Despite accusations from people who probably didn’t see the film, Paul Greengrass’s Green Zone managed to explore the WMD issue without becoming a political film. I can’t say the same for Doug Liman’s Fair Game, although despite the presence of outspoken activist Sean Penn (whose own extra-textual persona unfortunately distracts from what’s really a very wonderful performance during a patriotic speech at the movie’s finale), the director approaches what became a hotly politicized story about as apolitically as could be possible. Liman doesn’t engage in any of the games of speculation so popular among media pundits on both sides about how high up in the administration the decision to expose an undercover CIA operative went. Instead he sticks to the non-controversial official version of the facts, laying the blame squarely on the shoulders of the only person convicted of a crime in the matter, I. Lewis “Scooter” Libby, and self-confessed State Department source Richard Armitage.
Libby is the only key figure in the Administration portrayed with any substantial screen time by an actor. The only time we ever see the President or the Vice President, it’s done using actual TV footage from the time–not cut into the movie directly, but playing on televisions in the scenes. It’s a tricky approach that could have gone wrong, but it works. Having lived through this little bit of history so recently, I also found it neat to see Liman’s interpretation of what went on behind the scenes of those well-known soundbites. He gives the feeling of filling in the blanks, which works well. In a bold move, he solidifies that approach by ending with footage of the real Valerie Plame testifying before Congress instead of Watts. It’s a jarring move, but Liman pulls it off and it serves as a good reminder that this sort of intrigue really happens, and isn't just the realm of Le Carré and his ilk.

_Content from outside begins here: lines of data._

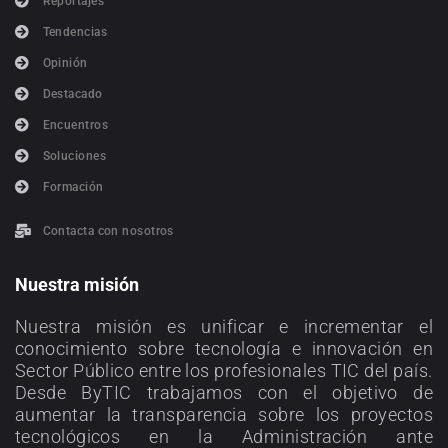
Reportajes
Tendencias
Opinión
Destacado
Encuentros
Soluciones
Formación
Contacta con nosotros
Nuestra misión
Nuestra misión es unificar e incrementar el
conocimiento sobre tecnología e innovación en
Sector Público entre los profesionales TIC del país.
Desde ByTIC trabajamos con el objetivo de
aumentar la transparencia sobre los proyectos
tecnológicos en la Administración ante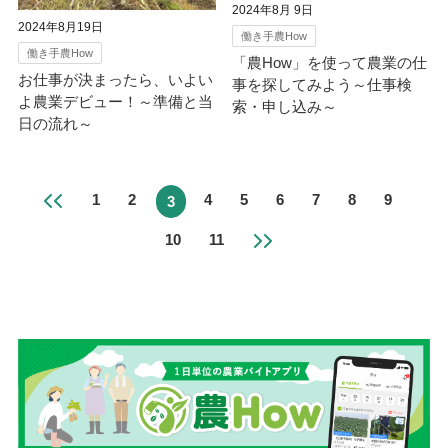
2024年8月 9日
2024年8月19日
働き手農How
働き手農How
「農How」を使って農業の仕
お仕事が決まったら、いよい
事を探してみよう～仕事検
よ農業デビュー！～準備と当
索・申し込み～
日の流れ～
1
2
4
5
6
7
8
9
3
10
11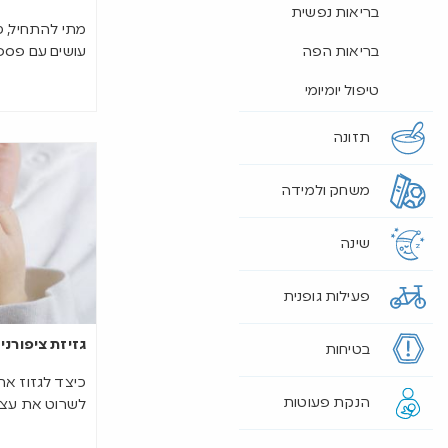
בריאות נפשית
מתי להתחיל, כ
עושים עם פספ
בריאות הפה
טיפול יומיומי
תזונה
משחק ולמידה
שינה
פעילות גופנית
גזיזת ציפורני
בטיחות
כיצד לגזוז את 
הנקת פעוטות
לשרוט את עצמ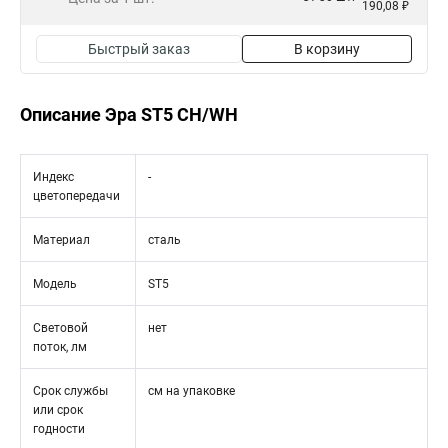
190,08 ₽
Быстрый заказ
В корзину
Описание Эра ST5 CH/WH
Индекс
-
цветопередачи
Материал
сталь
Модель
ST5
Световой
нет
поток, лм
Срок службы
см на упаковке
или срок
годности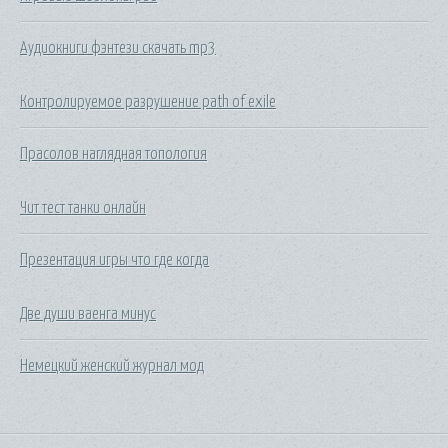
Аудиокниги фэнтези скачать mp3
Контролируемое разрушение path of exile
Прасолов наглядная топология
Чит тест танки онлайн
Презентация игры что где когда
Две души ваенга минус
Немецкий женский журнал мод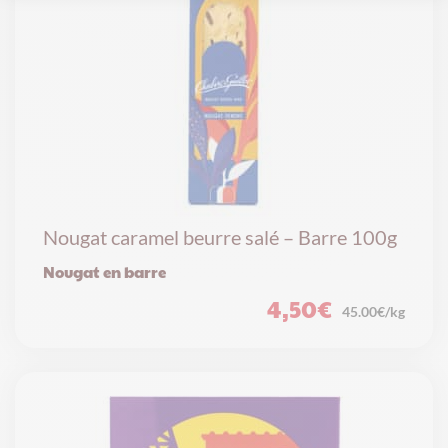
Nougat caramel beurre salé – Barre 100g
Nougat en barre
4,50
€
45.00€/kg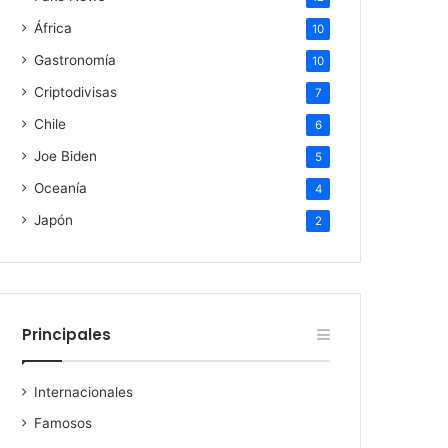
África
10
Gastronomía
10
Criptodivisas
7
Chile
6
Joe Biden
5
Oceanía
4
Japón
2
Principales
Internacionales
Famosos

Fair Game is an excellent movie that doesn’t dwell on the political debate fueled by the events depicted, but instead delivers an incredibly satisfying spy story and family drama. The lead actors turn in excellent performances that should be recognized come awards season, but ultimately what this movie will be remembered for in the annals of spy film history is the way Doug Liman (aided by John Powell) brazenly redefines the backroom intrigue of the Serious side of the genre. Fair Game is to Serious spy movies what the Bourne films proved to be to Action ones.